#### Excerpted records
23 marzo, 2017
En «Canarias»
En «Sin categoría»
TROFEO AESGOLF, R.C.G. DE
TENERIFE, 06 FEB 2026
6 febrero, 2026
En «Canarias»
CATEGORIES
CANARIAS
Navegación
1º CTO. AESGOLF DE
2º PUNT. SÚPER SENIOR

* * *

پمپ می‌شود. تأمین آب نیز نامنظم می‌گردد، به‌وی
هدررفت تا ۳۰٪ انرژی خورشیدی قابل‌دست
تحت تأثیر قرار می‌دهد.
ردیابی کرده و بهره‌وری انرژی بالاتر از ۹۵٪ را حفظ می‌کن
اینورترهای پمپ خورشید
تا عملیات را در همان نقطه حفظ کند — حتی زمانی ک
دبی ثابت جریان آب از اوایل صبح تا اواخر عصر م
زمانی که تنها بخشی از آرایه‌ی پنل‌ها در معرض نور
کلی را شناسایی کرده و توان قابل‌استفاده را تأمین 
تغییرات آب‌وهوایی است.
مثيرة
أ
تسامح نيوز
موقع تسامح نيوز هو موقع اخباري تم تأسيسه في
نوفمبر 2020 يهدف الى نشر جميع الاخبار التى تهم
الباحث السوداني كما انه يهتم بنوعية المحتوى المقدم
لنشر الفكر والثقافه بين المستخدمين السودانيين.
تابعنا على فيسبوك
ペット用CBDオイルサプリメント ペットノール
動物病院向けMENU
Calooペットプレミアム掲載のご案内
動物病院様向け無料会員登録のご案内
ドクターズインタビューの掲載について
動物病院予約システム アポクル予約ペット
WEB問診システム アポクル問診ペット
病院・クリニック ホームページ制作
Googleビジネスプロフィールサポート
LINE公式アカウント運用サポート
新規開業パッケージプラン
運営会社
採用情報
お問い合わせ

--

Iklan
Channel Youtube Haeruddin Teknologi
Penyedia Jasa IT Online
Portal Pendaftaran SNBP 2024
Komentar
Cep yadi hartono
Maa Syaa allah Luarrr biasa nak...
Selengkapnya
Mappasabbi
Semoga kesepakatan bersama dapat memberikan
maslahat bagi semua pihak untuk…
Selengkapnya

#### Problem to solve
Select the lines in this material that hold the word "زمانی", leaving none out.

#### Result
تا عملیات را در همان نقطه حفظ کند — حتی زمانی ک
زمانی که تنها بخشی از آرایه‌ی پنل‌ها در معرض نور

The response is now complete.